They ate, mostly in silence, and when the meal was done Philip carefully cleaned his revolver and oiled it with bear grease, which he found in a bottle on the shelf.

DeBar watched him as he wiped his weapon and saw that Philip lubricated each of the five cartridges which he put in the chamber.

Afterward they smoked.

Then DeBar stretched himself out in one of the two bunks, and his heavy breathing soon gave evidence that he was sleeping.

For a time Philip sat beside the stove, his eyes upon the inanimate form of the outlaw. Drowsiness overcame him then, and he rolled into the other bunk. He was awakened several hours later by DeBar, who was filling the stove with wood.

“How's the eyes?” he asked, sitting up.

“Good,” said the other. “Glad you're awake.

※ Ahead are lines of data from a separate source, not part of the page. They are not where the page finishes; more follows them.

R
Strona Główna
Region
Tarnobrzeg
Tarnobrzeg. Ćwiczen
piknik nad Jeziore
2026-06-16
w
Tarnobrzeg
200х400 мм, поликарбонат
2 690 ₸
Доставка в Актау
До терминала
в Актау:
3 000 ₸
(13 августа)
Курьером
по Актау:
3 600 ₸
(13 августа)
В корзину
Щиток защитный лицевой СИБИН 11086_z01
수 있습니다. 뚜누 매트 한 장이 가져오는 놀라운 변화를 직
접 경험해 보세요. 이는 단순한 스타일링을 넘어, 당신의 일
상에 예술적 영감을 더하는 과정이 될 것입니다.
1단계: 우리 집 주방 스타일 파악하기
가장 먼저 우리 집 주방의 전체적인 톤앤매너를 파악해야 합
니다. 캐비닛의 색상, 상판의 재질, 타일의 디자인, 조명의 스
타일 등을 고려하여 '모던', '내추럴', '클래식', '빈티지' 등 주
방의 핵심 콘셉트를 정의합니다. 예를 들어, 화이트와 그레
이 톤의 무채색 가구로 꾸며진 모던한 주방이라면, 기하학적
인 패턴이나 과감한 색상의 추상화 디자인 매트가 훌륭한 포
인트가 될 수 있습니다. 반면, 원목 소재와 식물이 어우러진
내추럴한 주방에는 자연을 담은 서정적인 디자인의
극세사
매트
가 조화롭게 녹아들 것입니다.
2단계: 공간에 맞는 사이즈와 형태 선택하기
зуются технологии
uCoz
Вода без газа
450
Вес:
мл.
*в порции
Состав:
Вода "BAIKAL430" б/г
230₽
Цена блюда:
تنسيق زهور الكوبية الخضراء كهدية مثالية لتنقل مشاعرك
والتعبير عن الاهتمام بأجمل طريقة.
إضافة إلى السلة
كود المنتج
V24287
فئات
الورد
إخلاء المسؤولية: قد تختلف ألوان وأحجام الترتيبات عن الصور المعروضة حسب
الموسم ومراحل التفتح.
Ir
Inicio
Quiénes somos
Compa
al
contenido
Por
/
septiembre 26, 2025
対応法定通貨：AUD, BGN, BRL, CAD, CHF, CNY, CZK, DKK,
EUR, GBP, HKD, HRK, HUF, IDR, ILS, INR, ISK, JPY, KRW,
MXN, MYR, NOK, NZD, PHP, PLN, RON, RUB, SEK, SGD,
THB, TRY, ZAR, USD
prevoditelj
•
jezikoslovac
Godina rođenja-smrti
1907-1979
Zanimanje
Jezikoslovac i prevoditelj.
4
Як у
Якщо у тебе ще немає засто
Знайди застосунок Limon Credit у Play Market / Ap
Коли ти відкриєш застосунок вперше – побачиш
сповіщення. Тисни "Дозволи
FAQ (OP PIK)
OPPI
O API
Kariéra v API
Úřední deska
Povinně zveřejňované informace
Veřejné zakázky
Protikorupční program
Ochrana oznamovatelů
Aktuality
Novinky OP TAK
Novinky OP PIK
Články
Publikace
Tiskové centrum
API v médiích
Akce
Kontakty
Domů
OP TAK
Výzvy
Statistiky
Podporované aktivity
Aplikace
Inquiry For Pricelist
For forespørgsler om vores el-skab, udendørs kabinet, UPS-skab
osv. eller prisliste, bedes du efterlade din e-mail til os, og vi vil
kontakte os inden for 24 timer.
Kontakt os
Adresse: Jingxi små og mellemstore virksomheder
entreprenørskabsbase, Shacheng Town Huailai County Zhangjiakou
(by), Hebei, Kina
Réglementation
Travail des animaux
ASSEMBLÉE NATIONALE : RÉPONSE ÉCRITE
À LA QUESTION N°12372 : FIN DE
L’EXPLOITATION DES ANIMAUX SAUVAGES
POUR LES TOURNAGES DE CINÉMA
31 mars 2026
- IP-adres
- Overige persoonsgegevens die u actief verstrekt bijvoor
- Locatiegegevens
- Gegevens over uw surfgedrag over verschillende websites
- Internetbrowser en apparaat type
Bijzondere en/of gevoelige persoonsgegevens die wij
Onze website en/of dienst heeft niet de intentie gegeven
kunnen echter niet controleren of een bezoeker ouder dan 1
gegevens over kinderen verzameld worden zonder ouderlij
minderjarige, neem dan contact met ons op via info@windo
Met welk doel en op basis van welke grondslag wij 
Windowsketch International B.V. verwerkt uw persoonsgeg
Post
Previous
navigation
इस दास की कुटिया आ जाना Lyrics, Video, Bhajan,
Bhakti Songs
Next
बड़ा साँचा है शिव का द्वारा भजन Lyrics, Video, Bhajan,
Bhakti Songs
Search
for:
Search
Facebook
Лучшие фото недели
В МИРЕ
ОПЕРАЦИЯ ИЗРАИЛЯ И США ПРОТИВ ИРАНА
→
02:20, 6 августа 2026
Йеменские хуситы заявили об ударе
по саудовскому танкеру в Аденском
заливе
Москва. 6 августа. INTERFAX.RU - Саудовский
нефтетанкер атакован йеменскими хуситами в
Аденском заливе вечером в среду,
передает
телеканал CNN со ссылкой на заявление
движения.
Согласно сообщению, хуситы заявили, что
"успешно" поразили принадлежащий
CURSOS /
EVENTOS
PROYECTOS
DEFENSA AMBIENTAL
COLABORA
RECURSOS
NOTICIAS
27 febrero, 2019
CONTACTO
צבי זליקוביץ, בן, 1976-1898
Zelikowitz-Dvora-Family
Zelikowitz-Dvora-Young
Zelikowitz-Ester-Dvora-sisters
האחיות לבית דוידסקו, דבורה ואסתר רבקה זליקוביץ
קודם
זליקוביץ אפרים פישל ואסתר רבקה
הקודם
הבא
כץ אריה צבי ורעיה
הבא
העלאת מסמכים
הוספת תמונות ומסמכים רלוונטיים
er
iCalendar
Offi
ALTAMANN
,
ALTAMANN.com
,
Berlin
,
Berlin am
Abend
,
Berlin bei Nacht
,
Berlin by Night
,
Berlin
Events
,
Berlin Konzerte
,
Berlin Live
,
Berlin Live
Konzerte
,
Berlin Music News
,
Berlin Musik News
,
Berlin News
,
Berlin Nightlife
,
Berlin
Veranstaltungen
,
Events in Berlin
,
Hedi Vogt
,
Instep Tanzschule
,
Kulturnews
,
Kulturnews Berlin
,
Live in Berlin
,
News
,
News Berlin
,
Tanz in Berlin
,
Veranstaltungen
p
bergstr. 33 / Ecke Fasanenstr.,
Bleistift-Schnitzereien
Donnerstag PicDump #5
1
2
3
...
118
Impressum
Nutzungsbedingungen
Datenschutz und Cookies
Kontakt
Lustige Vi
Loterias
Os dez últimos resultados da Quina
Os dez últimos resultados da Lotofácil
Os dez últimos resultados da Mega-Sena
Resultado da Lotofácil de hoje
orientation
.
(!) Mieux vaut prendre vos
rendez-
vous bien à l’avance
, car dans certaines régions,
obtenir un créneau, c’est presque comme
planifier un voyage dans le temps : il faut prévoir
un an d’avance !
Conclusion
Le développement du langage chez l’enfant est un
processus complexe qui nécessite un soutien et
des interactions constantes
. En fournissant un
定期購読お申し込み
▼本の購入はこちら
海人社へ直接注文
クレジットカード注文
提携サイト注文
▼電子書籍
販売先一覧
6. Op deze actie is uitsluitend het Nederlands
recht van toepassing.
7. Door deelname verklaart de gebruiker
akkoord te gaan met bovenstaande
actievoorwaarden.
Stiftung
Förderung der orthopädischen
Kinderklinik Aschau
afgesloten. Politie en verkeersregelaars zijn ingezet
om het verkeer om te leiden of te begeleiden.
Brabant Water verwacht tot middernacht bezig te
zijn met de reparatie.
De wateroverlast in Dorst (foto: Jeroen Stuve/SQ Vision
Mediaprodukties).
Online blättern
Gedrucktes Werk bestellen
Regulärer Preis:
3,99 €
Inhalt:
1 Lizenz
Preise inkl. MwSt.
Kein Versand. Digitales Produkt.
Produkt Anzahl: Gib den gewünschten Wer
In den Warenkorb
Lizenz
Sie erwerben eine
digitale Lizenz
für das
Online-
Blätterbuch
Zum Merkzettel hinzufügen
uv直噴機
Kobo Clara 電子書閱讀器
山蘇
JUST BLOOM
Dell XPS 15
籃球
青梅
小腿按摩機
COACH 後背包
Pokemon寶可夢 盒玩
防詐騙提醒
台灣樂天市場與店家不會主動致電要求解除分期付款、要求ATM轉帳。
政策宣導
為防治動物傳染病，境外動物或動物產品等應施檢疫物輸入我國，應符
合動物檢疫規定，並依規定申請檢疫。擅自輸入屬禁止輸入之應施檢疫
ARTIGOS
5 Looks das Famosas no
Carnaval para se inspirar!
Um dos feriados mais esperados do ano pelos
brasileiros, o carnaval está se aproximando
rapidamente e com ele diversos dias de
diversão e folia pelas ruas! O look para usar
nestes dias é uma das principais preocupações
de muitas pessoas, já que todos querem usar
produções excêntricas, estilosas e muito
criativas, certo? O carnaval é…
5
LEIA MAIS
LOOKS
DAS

The light will be bad inside of an hour.”

He was rubbing and warming his hands, and Philip came to the opposite side of the stove and rubbed and warmed his hands. For some reason he found it difficult to look at DeBar, and he knew that DeBar was not looking at him.

It was the outlaw who broke the suspense.

“I've been outside,” he said in a low voice. “There's an open in front of the cabin, just a hundred paces across. It wouldn't be a bad idea for us to stand at opposite sides of the open and at a given signal approach, firing as we want to.”